**WORK TO BE COMPLETED**
Ignoring the pictures, copy the data exactly.

**DATA UNDER STUDY**
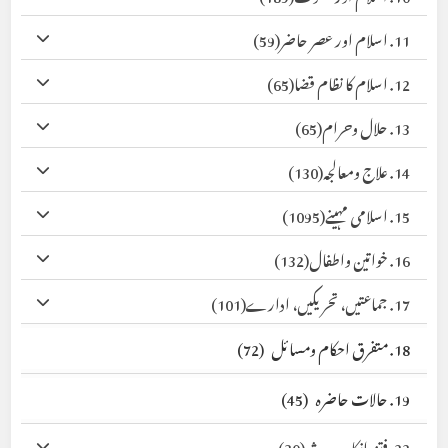
11. اسلام اور عصر حاضر
(59)
12. اسلام کا نظام قضا
(65)
13. حلال وحرام
(65)
14. علاج ومعالجہ
(130)
15. اسلامی مہینے
(1095)
16. خواتین واطفال
(132)
17. جماعتیں، تحریکیں، ادارے
(101)
18. متفرق احکام ومسائل
(72)
19. حالات حاضرہ
(45)
22. فتنہ انکار حدیث
(30)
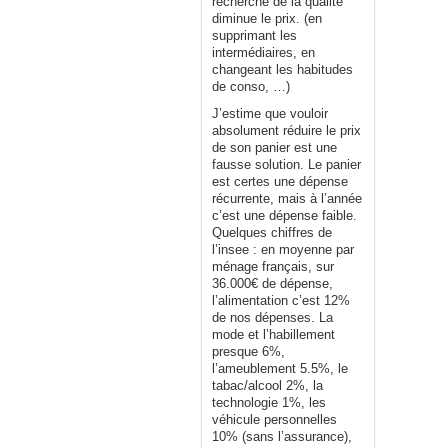
recherche de la qualité
diminue le prix. (en
supprimant les
intermédiaires, en
changeant les habitudes
de conso, …)
J’estime que vouloir
absolument réduire le prix
de son panier est une
fausse solution. Le panier
est certes une dépense
récurrente, mais à l’année
c’est une dépense faible.
Quelques chiffres de
l’insee : en moyenne par
ménage français, sur
36.000€ de dépense,
l’alimentation c’est 12%
de nos dépenses. La
mode et l’habillement
presque 6%,
l’ameublement 5.5%, le
tabac/alcool 2%, la
technologie 1%, les
véhicule personnelles
10% (sans l’assurance),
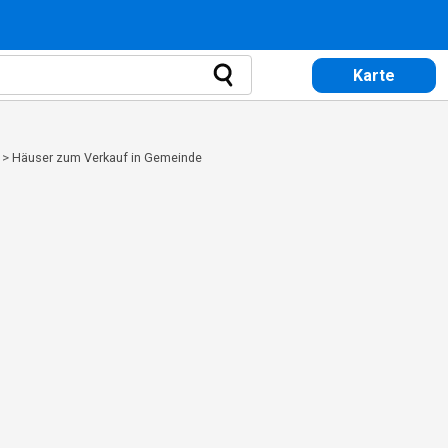
Karte
>
Häuser zum Verkauf in Gemeinde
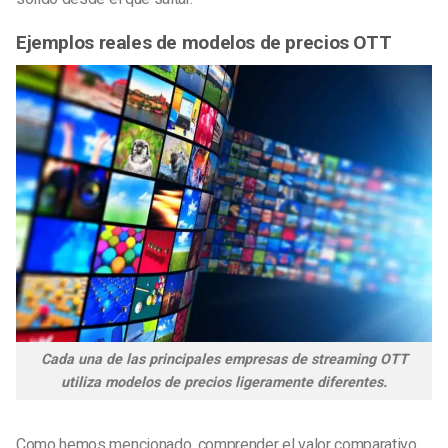
Ejemplos reales de modelos de precios OTT
Cada una de las principales empresas de streaming OTT
utiliza modelos de precios ligeramente diferentes.
Como hemos mencionado, comprender el valor comparativo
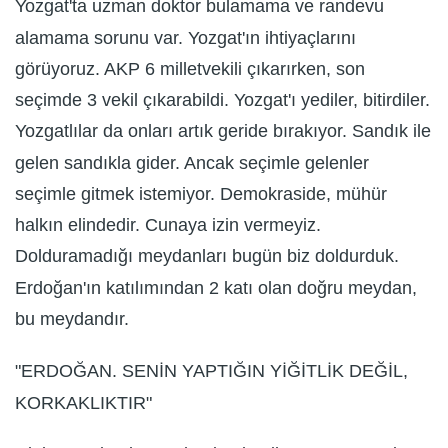
Yozgat'ta uzman doktor bulamama ve randevu
alamama sorunu var. Yozgat'ın ihtiyaçlarını
görüyoruz. AKP 6 milletvekili çıkarırken, son
seçimde 3 vekil çıkarabildi. Yozgat'ı yediler, bitirdiler.
Yozgatlılar da onları artık geride bırakıyor. Sandık ile
gelen sandıkla gider. Ancak seçimle gelenler
seçimle gitmek istemiyor. Demokraside, mühür
halkın elindedir. Cunaya izin vermeyiz.
Dolduramadığı meydanları bugün biz doldurduk.
Erdoğan'ın katılımından 2 katı olan doğru meydan,
bu meydandır.
"ERDOĞAN. SENİN YAPTIĞIN YİĞİTLİK DEĞİL,
KORKAKLIKTIR"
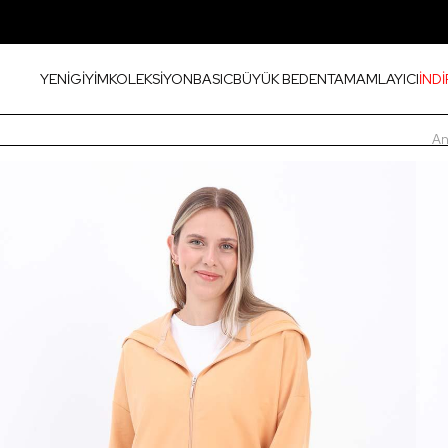
YENİ
GİYİM
KOLEKSİYON
BASIC
BÜYÜK BEDEN
TAMAMLAYICI
İNDİ
An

**OUTPUT OF THE EXERCISE**
11. اسلام اور عصر حاضر
(59)
12. اسلام کا نظام قضا
(65)
13. حلال وحرام
(65)
14. علاج ومعالجہ
(130)
15. اسلامی مہینے
(1095)
16. خواتین واطفال
(132)
17. جماعتیں، تحریکیں، ادارے
(101)
18. متفرق احکام ومسائل
(72)
19. حالات حاضرہ
(45)
22. فتنہ انکار حدیث
(30)
recherche de la qualité
diminue le prix. (en
supprimant les
intermédiaires, en
changeant les habitudes
de conso, …)
J’estime que vouloir
absolument réduire le prix
de son panier est une
fausse solution. Le panier
est certes une dépense
récurrente, mais à l’année
c’est une dépense faible.
Quelques chiffres de
l’insee : en moyenne par
ménage français, sur
36.000€ de dépense,
l’alimentation c’est 12%
de nos dépenses. La
mode et l’habillement
presque 6%,
l’ameublement 5.5%, le
tabac/alcool 2%, la
technologie 1%, les
véhicule personnelles
10% (sans l’assurance),
Karte
>
Häuser zum Verkauf in Gemeinde
Ejemplos reales de modelos de precios OTT
Cada una de las principales empresas de streaming OTT
utiliza modelos de precios ligeramente diferentes.
Como hemos mencionado, comprender el valor comparativo
Yozgat'ta uzman doktor bulamama ve randevu
alamama sorunu var. Yozgat'ın ihtiyaçlarını
görüyoruz. AKP 6 milletvekili çıkarırken, son
seçimde 3 vekil çıkarabildi. Yozgat'ı yediler, bitirdiler.
Yozgatlılar da onları artık geride bırakıyor. Sandık ile
gelen sandıkla gider. Ancak seçimle gelenler
seçimle gitmek istemiyor. Demokraside, mühür
halkın elindedir. Cunaya izin vermeyiz.
Dolduramadığı meydanları bugün biz doldurduk.
Erdoğan'ın katılımından 2 katı olan doğru meydan,
bu meydandır.
"ERDOĞAN. SENİN YAPTIĞIN YİĞİTLİK DEĞİL,
KORKAKLIKTIR"
YENİ
GİYİM
KOLEKSİYON
BASIC
BÜYÜK BEDEN
TAMAMLAYICI
İNDİ
An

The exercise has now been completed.